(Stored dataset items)
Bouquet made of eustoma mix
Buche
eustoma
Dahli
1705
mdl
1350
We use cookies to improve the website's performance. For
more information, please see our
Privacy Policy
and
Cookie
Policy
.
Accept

---

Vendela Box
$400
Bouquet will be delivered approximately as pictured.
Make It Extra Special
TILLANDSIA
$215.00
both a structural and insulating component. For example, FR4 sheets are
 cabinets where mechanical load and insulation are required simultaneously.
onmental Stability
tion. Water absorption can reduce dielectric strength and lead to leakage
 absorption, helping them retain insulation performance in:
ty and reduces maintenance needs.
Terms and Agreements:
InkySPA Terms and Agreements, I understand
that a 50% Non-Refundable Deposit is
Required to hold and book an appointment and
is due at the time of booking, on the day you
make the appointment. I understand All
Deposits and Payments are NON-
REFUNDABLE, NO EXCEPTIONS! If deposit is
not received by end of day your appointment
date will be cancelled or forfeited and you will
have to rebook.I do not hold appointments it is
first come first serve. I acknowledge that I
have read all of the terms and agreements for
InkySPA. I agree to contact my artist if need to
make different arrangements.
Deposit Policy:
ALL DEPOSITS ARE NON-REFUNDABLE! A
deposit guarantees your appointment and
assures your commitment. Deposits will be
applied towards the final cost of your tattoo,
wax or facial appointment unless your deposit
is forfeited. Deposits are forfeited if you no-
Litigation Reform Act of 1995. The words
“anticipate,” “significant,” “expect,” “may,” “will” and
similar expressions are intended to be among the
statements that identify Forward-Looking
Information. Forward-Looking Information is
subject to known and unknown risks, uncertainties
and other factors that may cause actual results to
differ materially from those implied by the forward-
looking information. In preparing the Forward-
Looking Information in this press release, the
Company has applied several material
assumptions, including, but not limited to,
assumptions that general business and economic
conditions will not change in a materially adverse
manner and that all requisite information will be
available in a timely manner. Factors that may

--

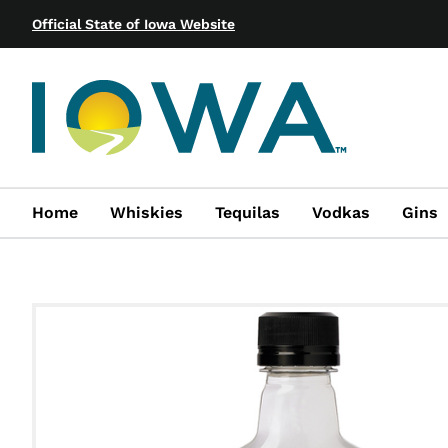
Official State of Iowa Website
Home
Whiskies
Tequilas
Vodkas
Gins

- [WORK ORDER]
Only the lines above starting at the one containing "statements that identify Forward-Looking" and ending at the one containing "available in a", both included, are to be returned, exactly as they read.

- [EXERCISE ANSWER]
statements that identify Forward-Looking
Information. Forward-Looking Information is
subject to known and unknown risks, uncertainties
and other factors that may cause actual results to
differ materially from those implied by the forward-
looking information. In preparing the Forward-
Looking Information in this press release, the
Company has applied several material
assumptions, including, but not limited to,
assumptions that general business and economic
conditions will not change in a materially adverse
manner and that all requisite information will be
available in a timely manner. Factors that may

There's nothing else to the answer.